• [Saved entries]
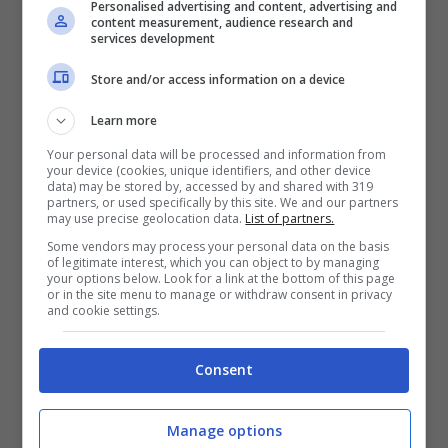
Personalised advertising and content, advertising and
Roma di Gasperini. Domani alla ripresa degli
content measurement, audience research and
services development
allenamenti a Casteldebole ci sarà anche
Store and/or access information on a device
Martin Vitik, di ritorno dagli impegni con la
Nazionale, mentre come risaputo
Heggem e
Learn more
Lucumí
rientreranno solo il 16 ottobre. In
Your personal data will be processed and information from
your device (cookies, unique identifiers, and other device
questo senso Casale gode di un leggero
data) may be stored by, accessed by and shared with 319
partners, or used specifically by this site. We and our partners
vantaggio rispetto agli altri e potrebbe
may use precise geolocation data.
List of partners.
dunque prendersi una maglia come appena
Some vendors may process your personal data on the basis
of legitimate interest, which you can object to by managing
ribadito.
your options below. Look for a link at the bottom of this page
or in the site menu to manage or withdraw consent in privacy
and cookie settings.
Gli impegni saranno tanti e ravvicinati per il
Bologna
, solo da domani si avranno ulteriori
Consent
informazioni circa la presenza dal primo
minuto dell’ex Verona a Cagliari, o al massimo
Manage options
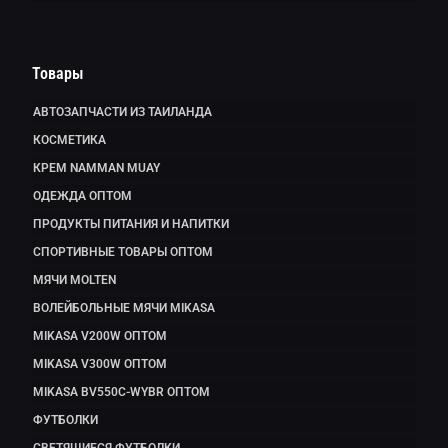
Товары
АВТОЗАПЧАСТИ ИЗ ТАИЛАНДА
КОСМЕТИКА
КРЕМ NAMMAN MUAY
ОДЕЖДА ОПТОМ
ПРОДУКТЫ ПИТАНИЯ И НАПИТКИ
СПОРТИВНЫЕ ТОВАРЫ ОПТОМ
МЯЧИ MOLTEN
ВОЛЕЙБОЛЬНЫЕ МЯЧИ MIKASA
MIKASA V200W ОПТОМ
MIKASA V300W ОПТОМ
MIKASA BV550C-WYBR ОПТОМ
ФУТБОЛКИ
СВЕТЯЩИЕСЯ ФУТБОЛКИ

• [PROBLEM]
Reproduce, exactly and only, the lines of the records above starting at the line with "and cookie settings." and ending at the line with "MIKASA V200W ОПТОМ", both included. Leave every picture out.

• [RESULT OF THIS EXERCISE]
and cookie settings.
Gli impegni saranno tanti e ravvicinati per il
Bologna
, solo da domani si avranno ulteriori
Consent
informazioni circa la presenza dal primo
minuto dell’ex Verona a Cagliari, o al massimo
Manage options
Товары
АВТОЗАПЧАСТИ ИЗ ТАИЛАНДА
КОСМЕТИКА
КРЕМ NAMMAN MUAY
ОДЕЖДА ОПТОМ
ПРОДУКТЫ ПИТАНИЯ И НАПИТКИ
СПОРТИВНЫЕ ТОВАРЫ ОПТОМ
МЯЧИ MOLTEN
ВОЛЕЙБОЛЬНЫЕ МЯЧИ MIKASA
MIKASA V200W ОПТОМ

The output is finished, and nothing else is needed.